The FCA is facing growing pressure to fundamentally overhaul the way it regulates the annuity market to ensure people get a good deal when they reach retirement.
Scrutiny of annuity providers has ramped up over the last 12 months, with Aviva UK Life chief executive David Barral accusing rivals of “exploiting inertia” by not offering consumers access to an enhanced annuity.
The FCA is due to publish the findings of a thematic review of the annuity market next month.
Speaking in a debate at the House of Lords this morning, Just Retirement group external affairs and customer insight director Steve Lowe said it is “abhorrent” that insurers are allowed to sell standard annuities to people with health problems.
He said: “The FCA sit on a regime called ‘treating customers fairly’. But how can it be treating customers fairly for a life insurance company to sell a standard annuity to a customer that is in poor health?
“That is abhorrent and the regulator has not acted appropriately to stop that happening. It would be fairly simple for the FCA to force providers to do this.”
Annuity Direct chairman Alan Higham said the regulator should intervene to stop providers selling annuities at uncompetitive rates.
He said: “There is no doubt in my mind that the annuity product, when looked at in isolation, is entirely fit for purpose, but there are a huge number of environmental factors that mean it doesn’t work for consumers.
“The FCA needs to say providers cannot sell an annuity to somebody at 20 per cent below the going rate. That is plainly not suitable and we need a rule that means if a provider isn’t competitive, it cannot sell annuities.
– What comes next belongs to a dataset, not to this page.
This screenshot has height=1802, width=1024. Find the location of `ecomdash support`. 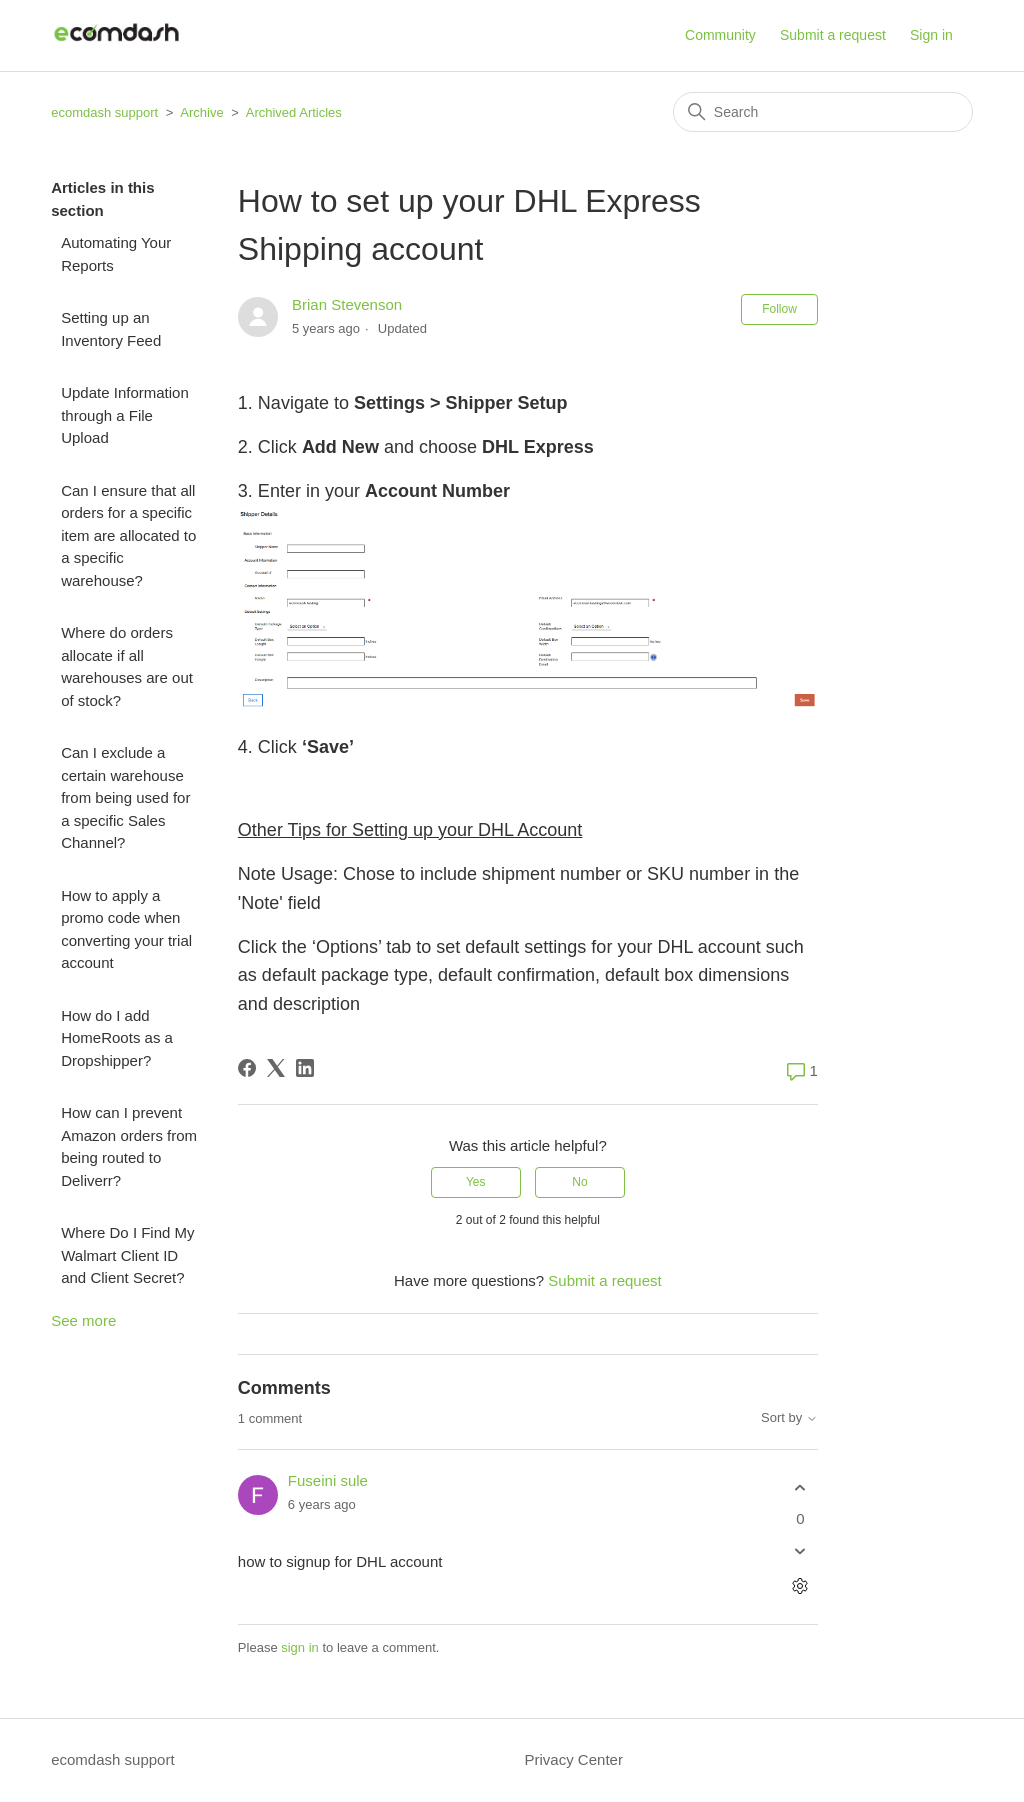

ecomdash support is located at coordinates (104, 112).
“Once that is fixed, we need to make sure the expert help that people get at retirement is fit for purpose, It is not at the moment across the industry – there is lots of good, but there is bad as well and the industry needs to fix that.”
However, former Treasury financial secretary Mark Hoban suggested the industry, rather than the FCA or the Government, should shoulder responsibility for reforming the market.
He said: “The industry has taken some very timid steps on improving the open market option but we need to think through the consequences of these changes carefully.
“If we have to rely on regulators to fix this problem then it says something very sorry about the industry.”